On Tuesday evening, guests arrived at the venue to discover a reproduction of another Paris art institution, the Centre Pompidou, built by architects Renzo Piano and Richard Rogers, in a groundbreaking style that caused an uproar when it opened in 1977.

Since Nicolas Ghesquière presented his first collection for Louis Vuitton inside the Louvre’s Cour Carrée in 2014, he has often used the historic museum as a backdrop for spectacular sets with a futuristic bent.

Why the world’s largest luxury brand would build a faithful copy of a structure that is only a mile away in real life was something of a mystery one that Ghesquière cleared after the show: The collection was inspired by his people-watching at Café Beaubourg, which overlooks the vast square in front of the Pompidou.
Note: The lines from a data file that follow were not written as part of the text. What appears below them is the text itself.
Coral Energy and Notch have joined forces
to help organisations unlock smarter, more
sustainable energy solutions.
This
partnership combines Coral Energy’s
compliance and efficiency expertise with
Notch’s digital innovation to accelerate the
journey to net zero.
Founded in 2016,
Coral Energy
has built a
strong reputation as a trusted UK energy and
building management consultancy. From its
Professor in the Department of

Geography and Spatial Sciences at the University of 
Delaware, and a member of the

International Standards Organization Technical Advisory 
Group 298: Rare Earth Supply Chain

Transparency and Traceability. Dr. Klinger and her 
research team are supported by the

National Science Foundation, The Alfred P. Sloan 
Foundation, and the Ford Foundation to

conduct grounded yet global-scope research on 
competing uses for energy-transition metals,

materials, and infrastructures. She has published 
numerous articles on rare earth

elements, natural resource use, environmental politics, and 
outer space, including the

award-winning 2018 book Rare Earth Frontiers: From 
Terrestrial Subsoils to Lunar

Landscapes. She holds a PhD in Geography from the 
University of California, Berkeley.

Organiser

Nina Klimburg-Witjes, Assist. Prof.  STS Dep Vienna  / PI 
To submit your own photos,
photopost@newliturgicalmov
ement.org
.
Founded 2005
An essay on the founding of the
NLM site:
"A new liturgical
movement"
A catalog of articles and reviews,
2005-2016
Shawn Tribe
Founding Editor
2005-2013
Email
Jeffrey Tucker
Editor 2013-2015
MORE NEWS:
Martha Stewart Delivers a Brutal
Indeed, the variety in the collection felt overwhelming at times, as the eye jumped from Ghesquière’s familiar jutting shoulders and ballooning sleeves, to Eighties-style power suits, to a Cyndi Lauper-esque bustier dress dotted with silver stars and polka dots.
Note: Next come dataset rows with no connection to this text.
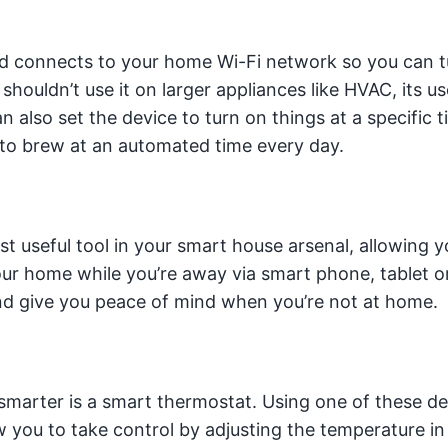
nd connects to your home Wi-Fi network so you can t
ouldn’t use it on larger appliances like HVAC, its us
 also set the device to turn on things at a specific ti
 to brew at an automated time every day.
 useful tool in your smart house arsenal, allowing y
ur home while you’re away via smart phone, tablet or
nd give you peace of mind when you’re not at home.
smarter is a smart thermostat. Using one of these de
w you to take control by adjusting the temperature in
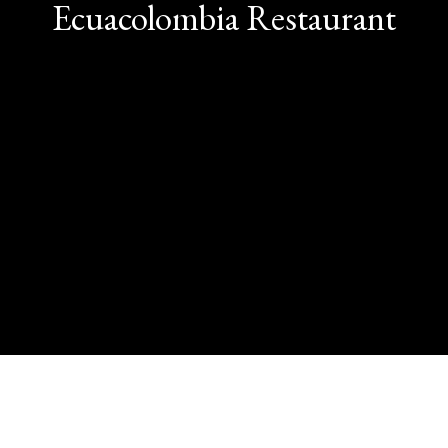
Contact Us
Ecuacolombia Restaurant
Contact Fo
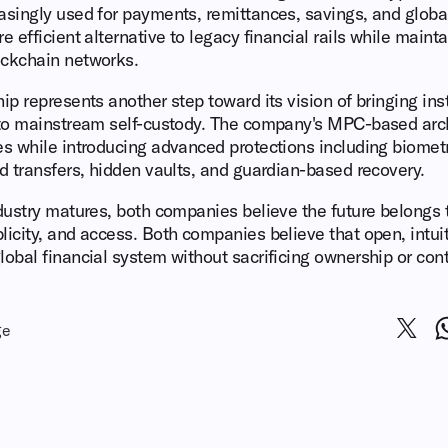
easingly used for payments, remittances, savings, and glob
e efficient alternative to legacy financial rails while main
ockchain networks.
ip represents another step toward its vision of bringing ins
y to mainstream self-custody. The company's MPC-based arch
es while introducing advanced protections including biometr
ed transfers, hidden vaults, and guardian-based recovery.
ndustry matures, both companies believe the future belongs 
licity, and access. Both companies believe that open, intuiti
lobal financial system without sacrificing ownership or cont
ge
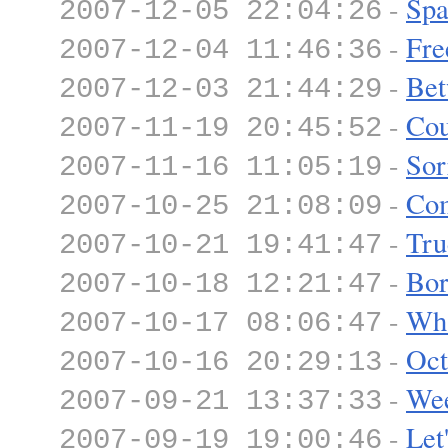
-
Spa
2007-12-05 22:04:26
-
Fre
2007-12-04 11:46:36
-
Bet
2007-12-03 21:44:29
-
Co
2007-11-19 20:45:52
-
Sor
2007-11-16 11:05:19
-
Com
2007-10-25 21:08:09
-
Tru
2007-10-21 19:41:47
-
Bor
2007-10-18 12:21:47
-
Wha
2007-10-17 08:06:47
-
Oct
2007-10-16 20:29:13
-
We
2007-09-21 13:37:33
-
Let
2007-09-19 19:00:46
In that sense, it took its cue from the leather goods, which account for the lion’s share of revenues at Louis Vuitton and cover a wide range of aesthetics, from an egg-shaped bag in classic Monogram toile to a $30,000 crocodile leather Capucines, or a novelty clutch based on Grace Coddington’s cartoon sketches of her cats.

“I am happy to be misunderstood sometimes,” the designer said, like Beaubourg few years ago.